The keys to protecting your business from theft and defalcation are as follows:

  1. Insist on segregating duties as much as humanly possible in a small business. No one person should be able to create and reconcile your books to external sources such as bank statements.
  2. Make sure you have a backup person for every key position who must actually perform the tasks periodically and all functions are rotated periodically. This is especially needed for people with access to shipping, receiving, inventory, payroll, and banking/treasury functions.
  3. Adhere to a strict policy that everyone in your organization takes regular vacations.
  4. Secure access to your network and make sure no one can create vendors or customers without proper authorization. Have someone review the receivable, inventory, and payable schedules midmonth, just to see if anything strange appears on them.
  5. Have someone from outside the company periodically document your accounting system and your various systems of internal control, test compliance with them, and make recommendations. This may or may not be your current accounting firm, which may have been interfacing with your employees for a long period of time. Often hiring forensic accountants who generally get involved after the fact can be helpful as they have lots of experience with employee theft.
  6. Make sure no “sacred cows” have the ability to circumvent your systems, even if they are close friends or relatives of the ownership group—or members of the ownership group itself. I have been in situations where the owners didn’t get along and were able to run expenses through the business that should not have been allowed.
  7. Install cameras where goods can be shipped or received.

The world has become infinitely more dangerous than it was five or 10 years ago.

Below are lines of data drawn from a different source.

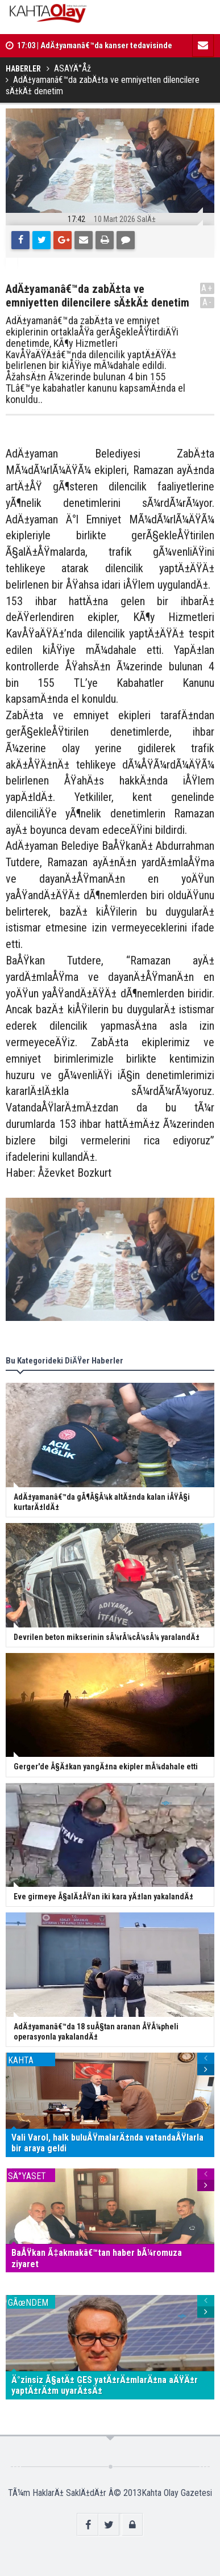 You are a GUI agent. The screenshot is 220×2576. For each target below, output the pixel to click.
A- (207, 302)
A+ (207, 288) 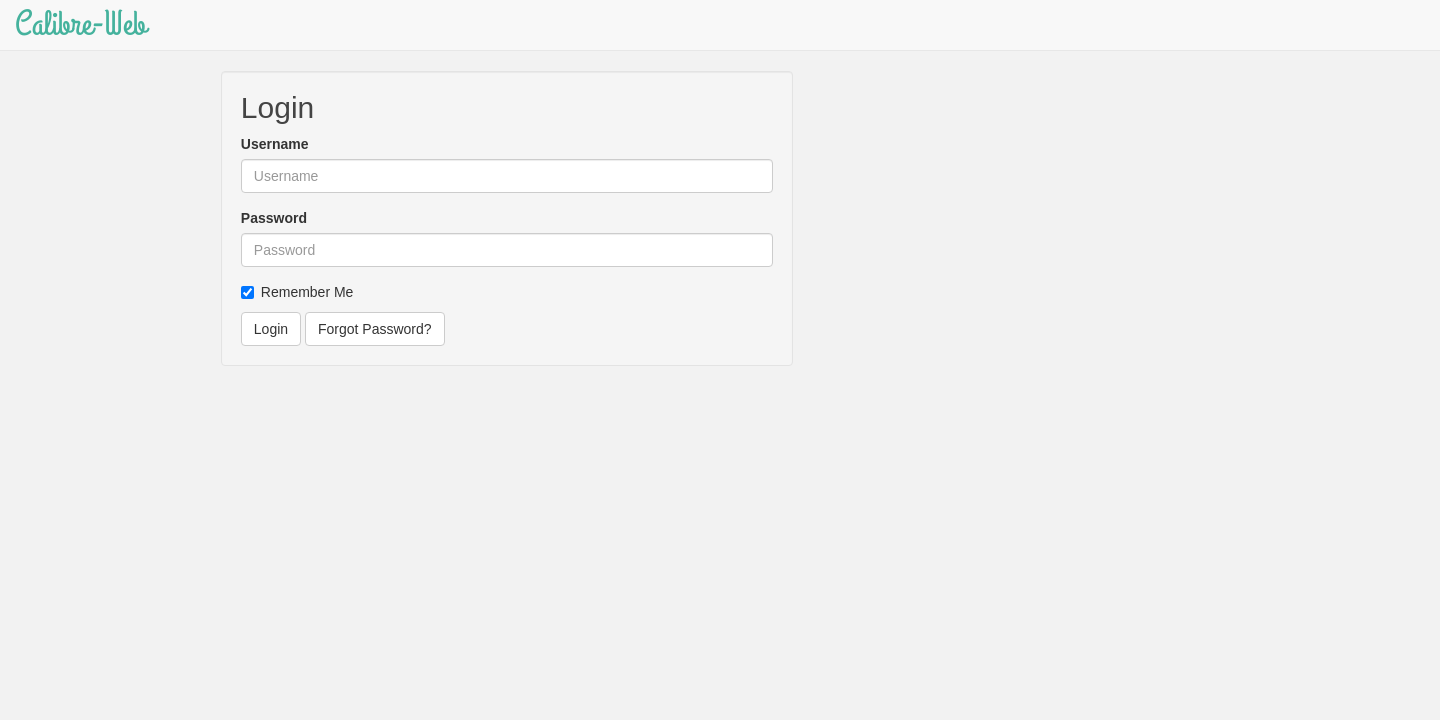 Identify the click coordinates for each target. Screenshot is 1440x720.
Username (275, 144)
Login (271, 329)
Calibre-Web (80, 24)
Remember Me (297, 292)
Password (274, 218)
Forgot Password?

There are bad actors with sophisticated information technology tools who are trying to get into your systems and either steal directly or put you in a ransomware situation. I have been exposed to many situations where paper, board, or consumption of various supplies is excessive and the typical techniques for determining excess waste cannot account for it. This is often because goods are being shipped and not invoiced or goods are being paid for but are not being received. No one ever wants to think they have a theft problem, but it happens more often than you think.

Trust your people but verify their work. Force everyone to take time off and have others do their jobs. Lock down your systems. Bring in outsiders to help you look for vulnerability. Make it hard for your people to even think about stealing from you, and don’t let anyone circumvent the policies and procedures that you set up to safeguard your assets.